The village gossips paint the sisters as harlots simply because they enjoy a game of chicken in the water with some local boys. Grandmother and uncle respond by confining them, more or less, in their house not far from the Black Sea. The house becomes, as narrator Lale tells us, “a wife factory,” ruled by lessons in proper dolma preparation, medically sanctioned “virginity reports” and, in one exuberant act of defiance, a clandestine outing to join the female villagers for a soccer match in a neighboring town.
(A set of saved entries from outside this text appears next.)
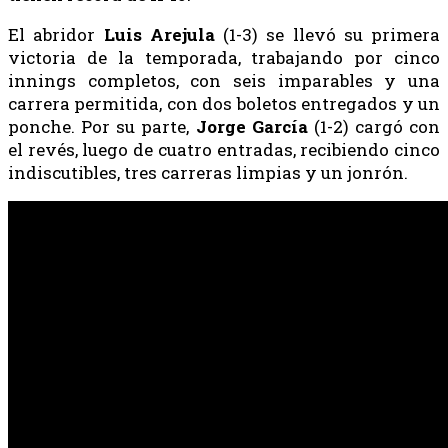
El abridor
Luis Arejula
(1-3) se llevó su primera
victoria de la temporada, trabajando por cinco
innings completos, con seis imparables y una
carrera permitida, con dos boletos entregados y un
ponche. Por su parte,
Jorge García
(1-2) cargó con
el revés, luego de cuatro entradas, recibiendo cinco
indiscutibles, tres carreras limpias y un jonrón.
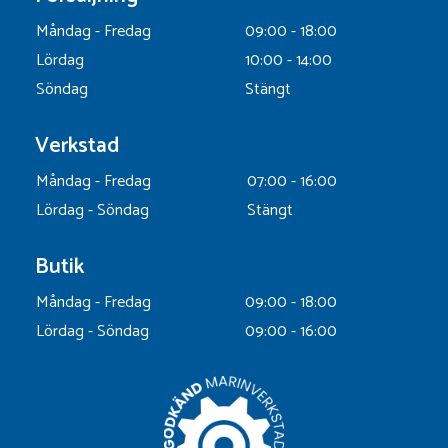
Måndag - Fredag
09:00 - 18:00
Lördag
10:00 - 14:00
Söndag
Stängt
Verkstad
Måndag - Fredag
07:00 - 16:00
Lördag - Söndag
Stängt
Butik
Måndag - Fredag
09:00 - 18:00
Lördag - Söndag
09:00 - 16:00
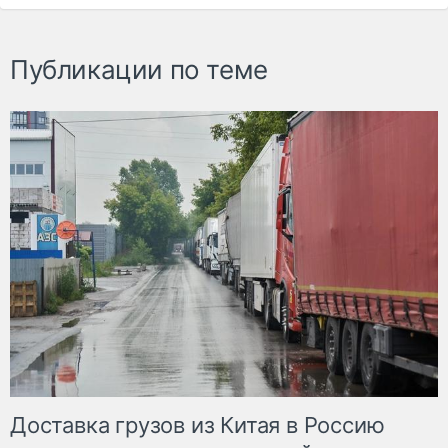
Публикации по теме
Доставка грузов из Китая в Россию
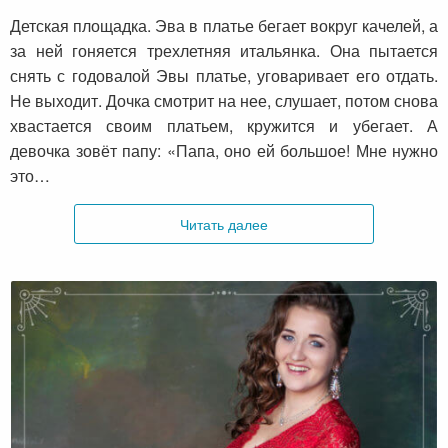
Детская площадка. Эва в платье бегает вокруг качелей, а
за ней гоняется трехлетняя итальянка. Она пытается
снять с годовалой Эвы платье, уговаривает его отдать.
Не выходит. Дочка смотрит на нее, слушает, потом снова
хвастается своим платьем, кружится и убегает. А
девочка зовёт папу: «Папа, оно ей большое! Мне нужно
это…
Читать далее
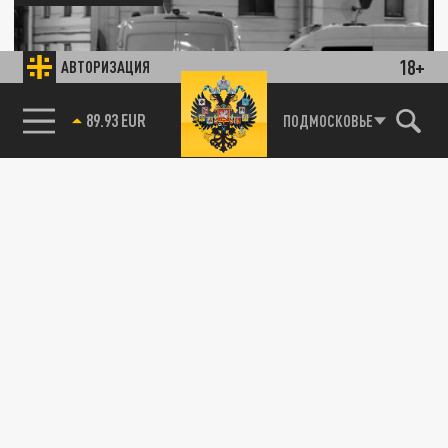
18+
АВТОРИЗАЦИЯ
89.93 EUR
ПОДМОСКОВЬЕ
85.64 BRENT
Подростки избили сверстницу в
подмосковных Люберцах
12 ЯНВАРЯ 18:31
Школьницу избили её сверстницы в
Подмосковье.
ПРОИСШЕСТВИЯ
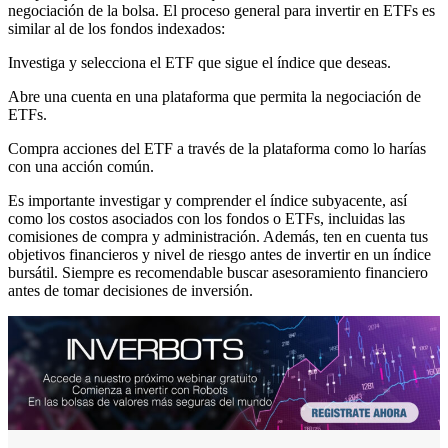
negociación de la bolsa. El proceso general para invertir en ETFs es
similar al de los fondos indexados:
Investiga y selecciona el ETF que sigue el índice que deseas.
Abre una cuenta en una plataforma que permita la negociación de
ETFs.
Compra acciones del ETF a través de la plataforma como lo harías
con una acción común.
Es importante investigar y comprender el índice subyacente, así
como los costos asociados con los fondos o ETFs, incluidas las
comisiones de compra y administración. Además, ten en cuenta tus
objetivos financieros y nivel de riesgo antes de invertir en un índice
bursátil. Siempre es recomendable buscar asesoramiento financiero
antes de tomar decisiones de inversión.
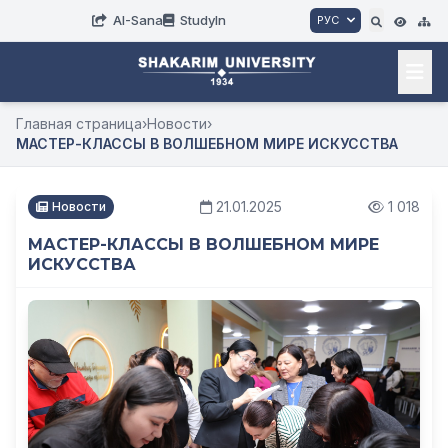
AI-Sana
StudyIn
РУС
Главная страница
›
Новости
›
МАСТЕР-КЛАССЫ В ВОЛШЕБНОМ МИРЕ ИСКУССТВА
21.01.2025
1 018
Новости
МАСТЕР-КЛАССЫ В ВОЛШЕБНОМ МИРЕ
ИСКУССТВА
The issues at play in “Mustang” are gravely serious, but the tone and rhythm are brisk, headlong and intelligently lively, like the women at the center. The script doesn’t always take the time, and the room, to explore the adversities that make up these siblings’ lives. Likewise, the recurring appearances of a sympathetic local truck driver feel more convenient than convincing. Yet there’s a wealth of feeling in “Mustang,” a sense of time passing quickly even as the patriarchal traditions refuse to budge. The only thing for a young woman in these circumstances, the movie argues, is to plot an escape.

Some Turkish critics (male, of course) have objected to “Mustang’s” portrayal of modern provincial Turkey, and to Erguven’s depiction of Muslim men as unbending authority figures. I can’t speak to the film’s accuracy in that regard. Besides, this is narrative fiction. And it’s an efficient yet expansive feature debut.